Comparison of ChatGPT and Google in addressing patients’ questions on robot-assisted total hip arthroplasty
Mustafa Fatih Dasci1
, Serkan Surucu2
, Furkan Aral3
, Mahmud Aydin4
, Cihangir Turemis5
, N Amir Sandiford6
, Mustafa Citak7
1Department of Orthopedics and Traumatology, University of Health Science, Bağcılar Training and Research Hospital, İstanbul, Türkiye
2Department of Orthopaedics and Rehabilitation, Yale University, New Haven, USA
3Department of Orthopedics and Traumatology, Gazi University Faculty of Medicine, Ankara, Türkiye
4Department of Orthopedics and Traumatology, Memorial Şişli Hospital, İstanbul, Türkiye
5Department of Orthopedics and Traumatology, Çeşme Alper Çizgenat State Hospital, İzmir, Türkiye
6Joint Reconstruction Unit, Southland Hospital, University of Otago, Invercargill, New Zealand
7Department of Orthopaedic Surgery, HELIOS ENDO-Klinik Hamburg, Hamburg, Germany
Keywords: Artificial intelligence, ChatGPT, clinical relevance, Google, health information quality, robot-assisted total hip arthroplasty, patient education.
Abstract
Objectives: This study aims to compare ChatGPT (Generative Pre-Trained Transformer) and Google in addressing frequently asked questions (FAQs), answers, and online sources regarding robot-assisted total hip arthroplasty (RATHA).

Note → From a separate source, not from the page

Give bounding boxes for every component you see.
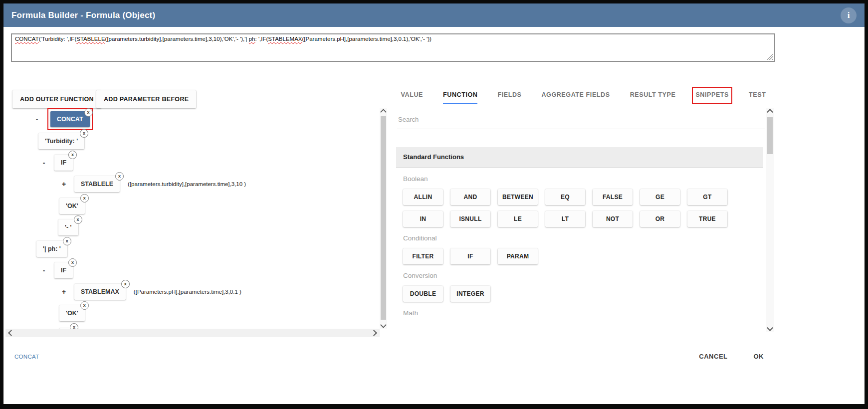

Materials and methods: On December 15th, 2024, the 20 most FAQs were identified by inputting the search term “Robot-Assisted Total Hip Replacement” into both Google Search and ChatGPT-4o. Twenty FAQs were independently identified using a clean Google search and a prompt to ChatGPT-4o. The FAQs on Google were sourced from the "People also ask" section, while ChatGPT was requested to generate the 20 most often asked questions. All questions, answers, and references cited were recorded. A modified version of the Rothwell system was used to categorize questions into 10 subtopics: special activities, timeline of recovery, restrictions, technical details, cost, indications/management, risks and complications, pain, longevity, and evaluation of surgery. Each reference was categorized into the following groups: commercial, academic, medical practice, single surgeon personal, or social media. Responses were also graded as “excellent response not requiring clarification” (1), “satisfactory requiring minimal clarification” (2), “satisfactory requiring moderate clarification” (3), or “unsatisfactory requiring substantial clarification” (4).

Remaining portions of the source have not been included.